Loyal Orange Institution in Disarray
A recent book written by current Orangeman Rev. Brian Kennaway lifts the lid on the current division and disillusionment existing within the Loyal Orange Institution. This book is more significant and impacting due to the fact that the writer – Mr Kennaway – was Convener of the Orange Order’s Education Committee from 1992 until 2000. His explosive book exposes the double standards of the Order and their condoning of violence and Paramilitary behaviour over the years. It also shows the lack of leadership at the top and the general decline in standards and discipline of the Loyal Orange Institution. As we have stated repeatedly on this board, the decline that began in Belfast a long time ago has quickly moved out to greater Belfast and to the rural towns currently. The religious principles of the Order have been replaced by impotent Political aims. Whilst the Loyal Orange Institution purports to stand for the honourable principles of the Reformation, she in fact opposes them by her inward practices and words. Christians caught in the middle of this religious Institution must surely make a choice whether they are going to condone the compromise or separate from it.

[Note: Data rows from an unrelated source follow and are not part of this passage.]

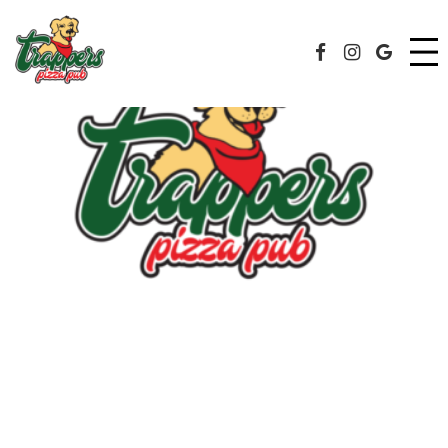
MENU
Facebook Page
Instagram
Googl
DRINKS
ORDER
RECREATIONAL SPORTS
CATERING
JOBS
EVENTS
SPECIALS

Duplicity in the leadership? “When they tell people the policy of the Grand Lodge is not to talk to the Parades Commission,” he cites as an example. “‘We don’t recognise them, they’re an unelected quango’, yet at various levels throughout the Order they are making contact with the Parades Commission, including the leadership.”
Any conversation about the Loyal Orange Institution leads to parades. Not just because this is the most public face of the Order, but mainly because Drumcree and other infamous routes have such a severe impact on wider society. Rev Kennaway believes the “confrontational nature” of the parades dispute has heightened the Order’s problems.
“It’s been the reason I think why a lot of people have left the Order, because it’s become very confrontational, especially in Belfast. And it’s been the reason why a lot of folks haven’t joined,” he says.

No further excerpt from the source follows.